If $\mathfrak a_i/J(A)\cong\mathfrak a_j/J(A)$, then $\mathfrak a_i\cong\mathfrak a_j$ Let $A$ be a ring, and $A_A=\bigoplus_i\mathfrak a_i$ be a decomposition into indecomposable right ideals. Let $J(A)$ be the Jacobson radical of $A$, and $\bar{\mathfrak a}_i$ the respective quotient w/r/t $J(A)$.  I want to show:
$$\text{If $\bar{\mathfrak a}_i\cong\bar{\mathfrak a}_j$, then $\mathfrak a_i\cong\mathfrak a_j$.}$$
Attempt. My attempt so far is the following. I can write $\mathfrak a_i=e_iA$ for primitive orthogonal idempotents $e_i$. I guess that if $\bar{\mathfrak a}_i\cong\bar{\mathfrak a}_j$, then there are $\bar\lambda$, $\bar\kappa$ such that $\bar{\mathfrak a}_i\xrightarrow{\cong}\bar{\mathfrak a}_j$ is given by $\bar f\mapsto\bar\kappa\bar f$, and conversely with $\bar\lambda$. Then $\lambda\kappa \equiv e_i \pmod{J(A)}$.
Why does this give me that $\mathfrak a_i\cong\mathfrak a_j$? How do I get rid of $J(A)$?
 A: The following is more general than you are asking.
Assume first that $J(A)Q$ is superfluous in $Q$. We can lift $\bar f\colon P/J(A)P\xrightarrow\sim Q/J(A)Q$ to a map $f\colon P\to Q$. Then $Q=f(P)+J(A)Q$, so $f$ must be onto, and hence a split epi. The kernel $K$ of $f$ is then projective and satisfies $K=J(A)K$, so $K=0$ (by a result of Bass). Hence $f$ is an isomorphism.
Note that if $Q$ is finitely generated, then $J(A)Q$ is superfluous by Nakayama's Lemma.
If $J(A)$ is nilpotent, then $J(A)Q$ is again superfluous. For, if $Q=U+J(A)Q$, then multiplying by $J(A)$ gives $J(A)Q=J(A)U+J(A)^2Q\subseteq U+J(A)^2Q$, so that $Q=U+J(A)^2Q$. Repeating gives $Q=U+J(A)^nQ$ for all $n$, so $J(A)$ nilpotent implies $Q=U$.
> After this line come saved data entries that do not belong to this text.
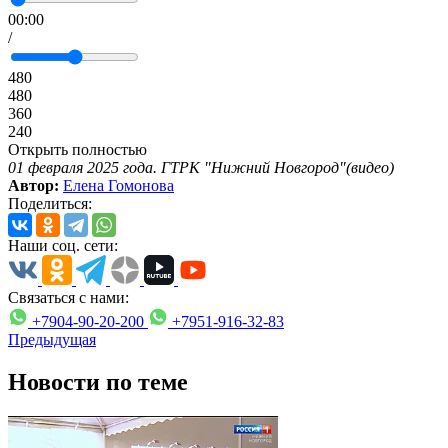
00:00
/
480
480
360
240
Открыть полностью
01 февраля 2025 года. ГТРК "Нижний Новгород"(видео)
Автор:
Елена Гомонова
Поделиться:
Наши соц. сети:
Связаться с нами:
+7904-90-20-200
+7951-916-32-83
Предыдущая
Новости по теме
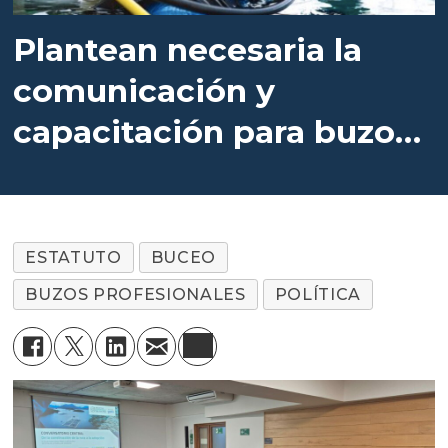
Plantean necesaria la
comunicación y
capacitación para buzos
en salmonicultura
ESTATUTO
BUCEO
BUZOS PROFESIONALES
POLÍTICA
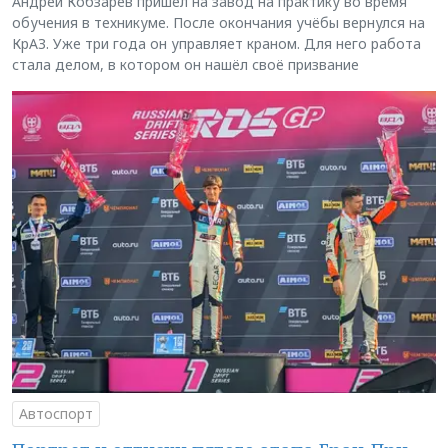
Андрей Кобзарев пришёл на завод на практику во время
обучения в техникуме. После окончания учёбы вернулся на
КрАЗ. Уже три года он управляет краном. Для него работа
стала делом, в котором он нашёл своё призвание
Автоспорт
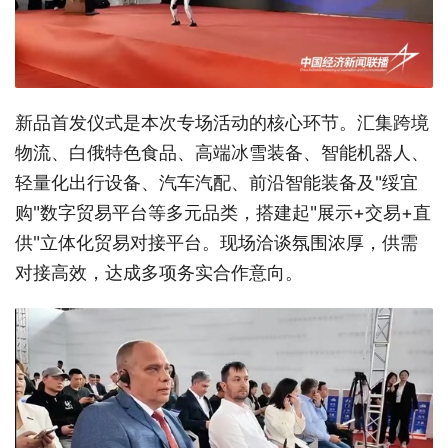
新品首发仪式是本次专场活动的核心环节。汇集跨境
物流、白俄特色食品、高端冰雪装备、智能机器人、
轻量化出行设备、汽车汽配、前沿智能装备及"绥宜
购"数字贸易平台等多元品类，搭建起"展示+交易+直
供"立体化贸易对接平台。现场洽谈氛围浓厚，供需
对接高效，达成多项务实合作意向。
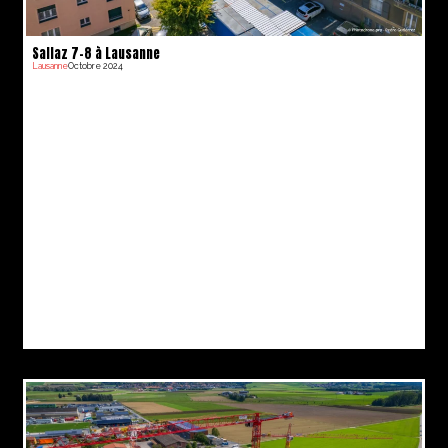
Sallaz 7-8 à Lausanne
Lausanne
Octobre 2024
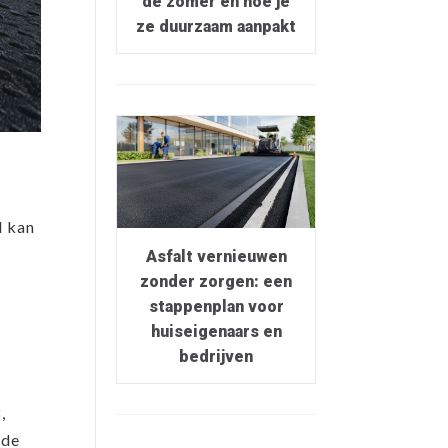
de zomer en hoe je
ze duurzaam aanpakt
d kan
Asfalt vernieuwen
zonder zorgen: een
stappenplan voor
huiseigenaars en
bedrijven
,
 de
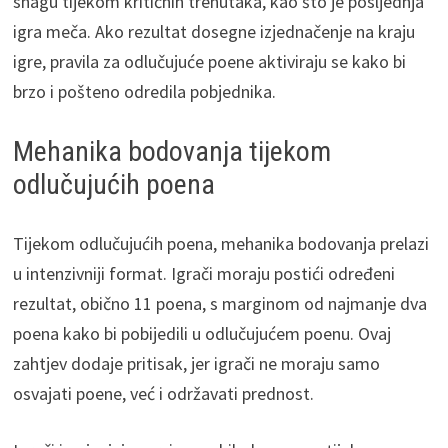
snagu tijekom kritičnih trenutaka, kao što je posljednja
igra meča. Ako rezultat dosegne izjednačenje na kraju
igre, pravila za odlučujuće poene aktiviraju se kako bi
brzo i pošteno odredila pobjednika.
Mehanika bodovanja tijekom
odlučujućih poena
Tijekom odlučujućih poena, mehanika bodovanja prelazi
u intenzivniji format. Igrači moraju postići određeni
rezultat, obično 11 poena, s marginom od najmanje dva
poena kako bi pobijedili u odlučujućem poenu. Ovaj
zahtjev dodaje pritisak, jer igrači ne moraju samo
osvajati poene, već i održavati prednost.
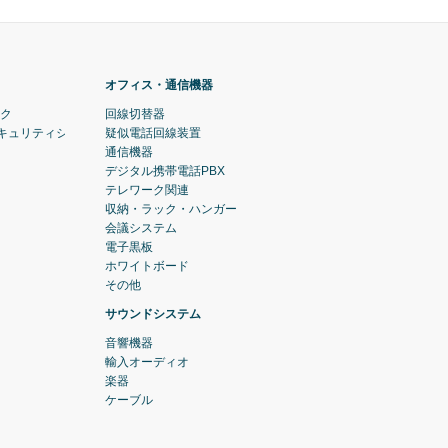
オフィス・通信機器
ック
回線切替器
セキュリティシステム)
疑似電話回線装置
通信機器
デジタル携帯電話PBX
テレワーク関連
収納・ラック・ハンガー
会議システム
電子黒板
ホワイトボード
その他
サウンドシステム
音響機器
輸入オーディオ
楽器
ケーブル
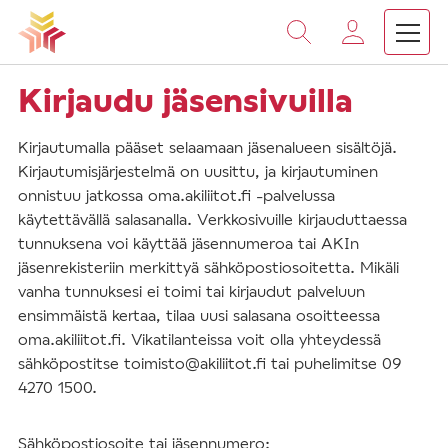
Vieritä
sisältöön
Kirjaudu jäsensivuilla
Kirjautumalla pääset selaamaan jäsenalueen sisältöjä.
Kirjautumisjärjestelmä on uusittu, ja kirjautuminen
onnistuu jatkossa oma.akiliitot.fi -palvelussa
käytettävällä salasanalla. Verkkosivuille kirjauduttaessa
tunnuksena voi käyttää jäsennumeroa tai AKIn
jäsenrekisteriin merkittyä sähköpostiosoitetta. Mikäli
vanha tunnuksesi ei toimi tai kirjaudut palveluun
ensimmäistä kertaa, tilaa uusi salasana osoitteessa
oma.akiliitot.fi. Vikatilanteissa voit olla yhteydessä
sähköpostitse toimisto@akiliitot.fi tai puhelimitse 09
4270 1500.
Sähköpostiosoite tai jäsennumero:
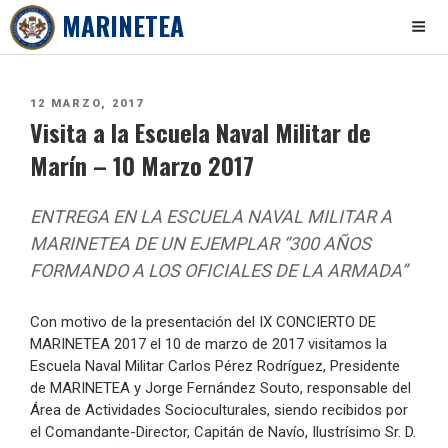
MARINETEA
Skip
to
PUBLICADO
12 MARZO, 2017
content
Visita a la Escuela Naval Militar de
EL
Marín – 10 Marzo 2017
ENTREGA EN LA ESCUELA NAVAL MILITAR A
MARINETEA DE UN EJEMPLAR “300 AÑOS
FORMANDO A LOS OFICIALES DE LA ARMADA”
Con motivo de la presentación del IX CONCIERTO DE
MARINETEA 2017 el 10 de marzo de 2017 visitamos la
Escuela Naval Militar Carlos Pérez Rodríguez, Presidente
de MARINETEA y Jorge Fernández Souto, responsable del
Área de Actividades Socioculturales, siendo recibidos por
el Comandante-Director, Capitán de Navío, Ilustrísimo Sr. D.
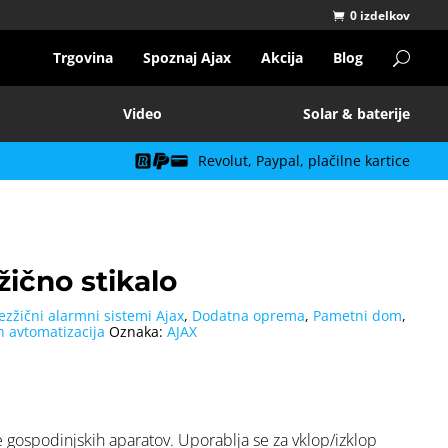
0 izdelkov
Trgovina
Spoznaj Ajax
Akcija
Blog
Video
Solar & baterije
Revolut, Paypal, plačilne kartice
žično stikalo
ezžični alarmni sistemi Ajax
,
Dodatna oprema
,
Pametni dom
,
n avtomatizacija
Oznaka:
AJAX
 gospodinjskih aparatov. Uporablja se za vklop/izklop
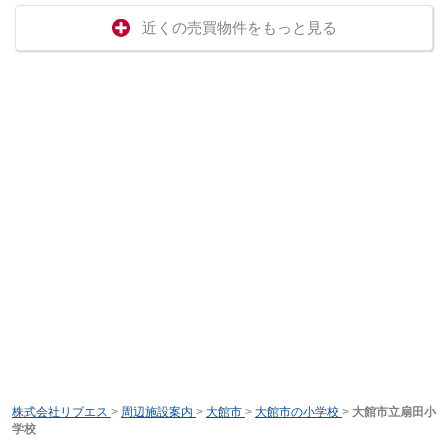
近くの売買物件をもっと見る
株式会社リブエス
>
周辺施設案内
>
大館市
>
大館市の小学校
>
大館市立扇田小
学校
There is a much more general result, however, which holds for all projectives over any ring, contained in the following paper
https://doi.org/10.1016/j.jpaa.2006.12.004
They show that, given any two projectives $P$ and $Q$, any isomorphism $\bar f\colon P/J(A)P\xrightarrow\sim Q/J(A)Q$ can be lifted to an isomorphism $f\colon P\xrightarrow\sim Q$.
A: The proof runs like this:


*

*$J(R)$ is the intersection of all the maximal right ideals of $R$.  See Wikipedia for details why.

*For any group $G$, the set on non-generators of $G$ is a group, which coincides with the intersection of all maximal (proper) subgroups of $G$.

*If $R$ is commutative, then the two coincide.  This means that any lift $a$ of a generator $\bar{a}$ of $\bar{\frak a}$ will already generate the full ideal $\frak a$.  This immediately implies your statement.
Let me know what part(s) you are not sure how to prove, so I can try to explain it.